284 plates were used in the treatment of the mandibular fractures. The fixation system most commonly used was the 2.0-mm system, accounting for 252 plates (89%), followed by 21 plates (7%) from the 2.7-mm system, 6 plates (2%) from the 2.4-mm system, and 5 plates (2%) from the 1.5-mm system. The 1.5-mm system was never used alone and was always combined with other systems in order to improve bone fragment stability.
With the exception of fractures in the angle, in most cases two plates were used as a bone fixation technique. The plate positioned on the tension band of the fracture was fastened monocortically, while the plate positioned on the compression band was fastened bicortically.
In this study, antibiotic therapy was applied during the preoperative period only in cases with multiple mandibular fractures, extensive lacerations, and association with non-facial fractures. Prophylactic antibiotic therapy was applied in all cases, starting at the beginning of surgery during the intraoperative period. Antibiotics were not routinely administered in the postoperative period. Antibiotics were prescribed in the postoperative period in the same cases that received antibiotics during the preoperative period and when the surgical treatment was performed more than one week after the day of injury. 66 patients (52%) did not receive antibiotic therapy during the postoperative period, while the remaining 60 (48%) did.

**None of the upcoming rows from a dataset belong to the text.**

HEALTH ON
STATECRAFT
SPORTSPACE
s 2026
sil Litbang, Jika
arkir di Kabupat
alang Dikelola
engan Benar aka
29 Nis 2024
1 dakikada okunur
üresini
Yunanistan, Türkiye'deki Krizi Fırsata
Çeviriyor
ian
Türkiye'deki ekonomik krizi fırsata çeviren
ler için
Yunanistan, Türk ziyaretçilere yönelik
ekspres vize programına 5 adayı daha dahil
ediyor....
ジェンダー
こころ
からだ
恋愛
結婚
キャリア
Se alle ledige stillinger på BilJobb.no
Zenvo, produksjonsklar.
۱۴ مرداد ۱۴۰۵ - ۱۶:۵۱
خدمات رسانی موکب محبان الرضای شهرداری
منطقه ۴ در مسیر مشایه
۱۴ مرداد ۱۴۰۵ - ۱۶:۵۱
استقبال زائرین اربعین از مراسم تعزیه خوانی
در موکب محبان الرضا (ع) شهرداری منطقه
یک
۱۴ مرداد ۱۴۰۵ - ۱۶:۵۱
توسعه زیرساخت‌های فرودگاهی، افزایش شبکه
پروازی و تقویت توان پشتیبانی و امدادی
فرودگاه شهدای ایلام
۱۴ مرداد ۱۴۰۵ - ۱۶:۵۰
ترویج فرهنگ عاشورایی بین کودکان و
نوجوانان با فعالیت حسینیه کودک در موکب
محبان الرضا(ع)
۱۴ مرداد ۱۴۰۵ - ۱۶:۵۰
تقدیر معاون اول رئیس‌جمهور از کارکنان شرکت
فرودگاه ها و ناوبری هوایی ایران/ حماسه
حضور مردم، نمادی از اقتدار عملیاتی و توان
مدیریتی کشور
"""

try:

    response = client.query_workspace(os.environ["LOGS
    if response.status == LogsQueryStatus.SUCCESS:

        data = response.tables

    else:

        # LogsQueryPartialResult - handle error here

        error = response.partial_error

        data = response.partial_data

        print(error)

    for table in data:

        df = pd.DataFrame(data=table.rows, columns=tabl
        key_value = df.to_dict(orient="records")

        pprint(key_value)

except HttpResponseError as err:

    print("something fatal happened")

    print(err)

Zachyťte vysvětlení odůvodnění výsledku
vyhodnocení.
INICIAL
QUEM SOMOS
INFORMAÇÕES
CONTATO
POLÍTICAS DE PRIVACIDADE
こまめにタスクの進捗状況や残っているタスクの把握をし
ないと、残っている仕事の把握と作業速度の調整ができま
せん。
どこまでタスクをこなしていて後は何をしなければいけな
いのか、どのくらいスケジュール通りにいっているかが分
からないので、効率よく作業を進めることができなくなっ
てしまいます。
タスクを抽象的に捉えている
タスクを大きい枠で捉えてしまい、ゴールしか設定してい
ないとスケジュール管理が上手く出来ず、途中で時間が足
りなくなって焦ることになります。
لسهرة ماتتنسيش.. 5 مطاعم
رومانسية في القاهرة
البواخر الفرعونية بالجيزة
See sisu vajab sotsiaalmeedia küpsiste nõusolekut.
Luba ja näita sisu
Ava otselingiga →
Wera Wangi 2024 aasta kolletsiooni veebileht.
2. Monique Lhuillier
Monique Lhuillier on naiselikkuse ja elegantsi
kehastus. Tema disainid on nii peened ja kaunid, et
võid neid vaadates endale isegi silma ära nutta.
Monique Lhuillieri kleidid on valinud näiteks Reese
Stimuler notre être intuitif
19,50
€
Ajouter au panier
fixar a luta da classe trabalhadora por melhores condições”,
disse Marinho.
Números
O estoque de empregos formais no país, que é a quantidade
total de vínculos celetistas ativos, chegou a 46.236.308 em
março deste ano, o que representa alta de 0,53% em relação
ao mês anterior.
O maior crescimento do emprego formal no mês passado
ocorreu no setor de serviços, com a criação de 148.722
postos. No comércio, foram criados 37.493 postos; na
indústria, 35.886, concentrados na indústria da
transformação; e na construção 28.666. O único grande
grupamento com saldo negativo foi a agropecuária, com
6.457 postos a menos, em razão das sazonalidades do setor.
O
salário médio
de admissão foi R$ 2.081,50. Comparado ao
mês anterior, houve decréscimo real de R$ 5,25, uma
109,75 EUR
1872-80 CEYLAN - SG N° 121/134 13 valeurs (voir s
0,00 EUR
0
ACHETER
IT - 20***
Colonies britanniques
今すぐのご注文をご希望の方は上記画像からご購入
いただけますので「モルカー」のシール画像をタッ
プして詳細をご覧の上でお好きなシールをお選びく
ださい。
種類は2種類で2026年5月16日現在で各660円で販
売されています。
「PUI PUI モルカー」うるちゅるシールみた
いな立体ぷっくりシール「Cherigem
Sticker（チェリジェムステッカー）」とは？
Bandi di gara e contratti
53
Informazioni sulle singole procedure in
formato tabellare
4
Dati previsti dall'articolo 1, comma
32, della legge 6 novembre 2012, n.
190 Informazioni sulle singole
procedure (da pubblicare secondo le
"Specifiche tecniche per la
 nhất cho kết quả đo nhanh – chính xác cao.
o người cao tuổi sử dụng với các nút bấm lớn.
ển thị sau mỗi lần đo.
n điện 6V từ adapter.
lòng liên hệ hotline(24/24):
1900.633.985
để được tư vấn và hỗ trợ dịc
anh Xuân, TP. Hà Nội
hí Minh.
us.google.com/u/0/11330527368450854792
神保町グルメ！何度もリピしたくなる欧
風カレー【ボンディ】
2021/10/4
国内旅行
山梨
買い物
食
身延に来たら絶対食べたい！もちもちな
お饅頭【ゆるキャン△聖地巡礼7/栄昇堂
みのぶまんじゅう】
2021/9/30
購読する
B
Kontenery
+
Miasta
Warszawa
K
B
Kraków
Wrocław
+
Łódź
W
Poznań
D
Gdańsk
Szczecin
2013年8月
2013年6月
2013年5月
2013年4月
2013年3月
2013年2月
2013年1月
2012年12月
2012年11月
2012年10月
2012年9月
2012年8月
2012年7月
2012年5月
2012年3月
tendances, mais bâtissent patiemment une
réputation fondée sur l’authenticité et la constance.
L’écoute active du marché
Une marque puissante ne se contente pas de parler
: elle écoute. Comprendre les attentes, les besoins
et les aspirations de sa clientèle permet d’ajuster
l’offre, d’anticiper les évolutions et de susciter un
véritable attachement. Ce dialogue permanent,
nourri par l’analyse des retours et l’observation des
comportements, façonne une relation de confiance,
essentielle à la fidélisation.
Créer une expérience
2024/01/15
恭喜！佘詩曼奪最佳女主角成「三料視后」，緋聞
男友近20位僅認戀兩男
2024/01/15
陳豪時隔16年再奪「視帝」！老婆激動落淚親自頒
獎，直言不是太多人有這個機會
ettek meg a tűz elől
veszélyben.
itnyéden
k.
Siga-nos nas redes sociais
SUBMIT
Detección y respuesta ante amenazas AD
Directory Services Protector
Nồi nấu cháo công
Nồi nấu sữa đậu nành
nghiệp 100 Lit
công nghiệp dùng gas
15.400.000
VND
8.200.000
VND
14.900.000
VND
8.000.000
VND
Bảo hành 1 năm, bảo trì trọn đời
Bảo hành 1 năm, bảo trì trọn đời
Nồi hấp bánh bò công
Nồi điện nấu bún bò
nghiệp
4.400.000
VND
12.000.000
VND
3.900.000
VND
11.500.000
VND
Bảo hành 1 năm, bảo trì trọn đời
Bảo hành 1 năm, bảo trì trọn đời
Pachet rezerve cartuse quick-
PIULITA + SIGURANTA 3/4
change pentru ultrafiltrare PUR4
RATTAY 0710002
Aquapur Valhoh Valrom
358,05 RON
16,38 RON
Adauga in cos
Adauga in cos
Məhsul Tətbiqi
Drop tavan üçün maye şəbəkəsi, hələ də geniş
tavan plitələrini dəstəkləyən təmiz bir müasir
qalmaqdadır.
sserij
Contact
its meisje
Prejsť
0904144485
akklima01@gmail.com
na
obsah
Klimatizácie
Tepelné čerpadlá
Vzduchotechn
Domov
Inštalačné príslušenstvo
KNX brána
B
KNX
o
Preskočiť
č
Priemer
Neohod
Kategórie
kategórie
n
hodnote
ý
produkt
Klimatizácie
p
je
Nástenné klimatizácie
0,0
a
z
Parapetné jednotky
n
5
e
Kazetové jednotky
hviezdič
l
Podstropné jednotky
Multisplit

Sensorial mental nerve dysfunction was the most common transient complication, affecting 28 patients (23%), of whom 11 (9%) had this complication on the right side, 11 had it on the left side (9%), and 6 patients (5%) were affected on both sides.
Infection was observed in 10 patients (8%); 8 male and 2 female. By cross-checking the data collected on infection and etiology, it was observed that 4 cases (40%) of violence and 6 cases (60%) of traffic accidents developed infection.
A salivary fistula occurred in one patient (1%). Postoperative evaluation was lacking for 10 patients (8%) because they did not return for follow-up evaluation.